Since we do still have the labels translated by i18n, we have something to work with. But, much of the time, there is no exact match from URL to label. And, the URLs can be changed by the proxy. So, I needed to find the closest match. That's where the Levenshtein formula came in clutch.

const closestLabelMatch = localizedTabs
  .map((tab) => {
    // The label is title case
    const formattedLabel = tab.label
      .toLowerCase()
      .replace(/\s+/g, '-')
      .replace(/[^\w-]+/g, '');

    // The second to last segment of the URL is what should match the label
    const pathSegments = decodeURI(location.pathname).split('/');
    const pathSegmentToMatch = pathSegments[pathSegments.length - 2];

    // Calculate similarity between strings
    const similarity = levenshteinDistance(
      formattedLabel,
      pathSegmentToMatch,
    );

    // Add the similarity calculation result to the tab object
    return {
      ...tab,
      similarity,
    };
  })
  .sort((a, b) => {
    // Sort the tabs by ascending distance
    return a.similarity - b.similarity;
  })[0].label;

// Finally we get the index for the active tab
const activeTab = localizedTabs.findIndex(({ label }) => {
  return label === closestLabelMatch;
});

This is where we use it to set the active tab.

<TabMenu
  labels={localizedTabs.map(({ label }) => label)}
  onTabChange={async (index) => {
    await navigate(encodeURI(localizedTabs[index].slug));
  }}
  sx={{
    'borderColor': 'background',
    'display': ['none', 'block'],
    'maxWidth': 825,
    ' button': {
      textTransform: 'capitalize',
    },
  }}
  // active tab [1, 2, 3, 4, etc.]
  tab={activeTab}
  tabColor="text"
  tabHeight={4}
/>

This works great for strings made up of latin characters like French, & Italian.
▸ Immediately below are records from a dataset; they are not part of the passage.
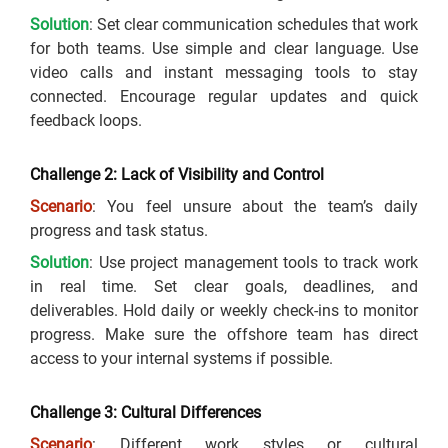
Solution
: Set clear communication schedules that work
for both teams. Use simple and clear language. Use
video calls and instant messaging tools to stay
connected. Encourage regular updates and quick
feedback loops.
Challenge 2: Lack of Visibility and Control
Scenario
: You feel unsure about the team’s daily
progress and task status.
Solution
: Use project management tools to track work
in real time. Set clear goals, deadlines, and
deliverables. Hold daily or weekly check-ins to monitor
progress. Make sure the offshore team has direct
access to your internal systems if possible.
Challenge 3: Cultural Differences
Scenario
: Different work styles or cultural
But, we also have Japanese, Korean, & 2 variations of Chinese to account for. I had to update the formattedLabel because the regular expression being used to format the label was causing the non-Latin characters, such as the Japanese characters in "入場のご案内" to be blank.

The regular expression in question, /[^\w-]+/g, matches any characters that are not word characters or hyphens and replaces them with an empty string. This did work for Latin characters, but did not work for non-Latin characters. Instead of using this regular expression, I modified the existing regular expression to allow for non-Latin characters. I used the Unicode character property \p{L} to match any Unicode letter character, which will match all letters from all scripts, including non-Latin scripts. Here's the updated regular expression that I used to allow for non-Latin characters:

const formattedLabel = tab.label
    .toLowerCase()
    .replace(/\s+/g, '-')
    .replace(/[^\p{L}\d-]+/gu, '');

This regular expression matches any characters that are not Unicode letter, digit, or hyphen characters, and replaces them with an empty string. The u flag at the end of the regular expression tells JavaScript to treat the regular expression as a Unicode regular expression. This regular expression should work for non-Latin characters, including Japanese characters.

In conclusion, the Levenshtein algorithm is a powerful tool for measuring the similarity between two strings. With this tool in your utility belt, you have a small but mighty addition that can make a big impact on your project. We can usually compare two strings for an exact match. But, in the rare case where you have to find the best match, & literally millions of dollars are on the line, thank goodness for math! Thank goodness for Levenshtein!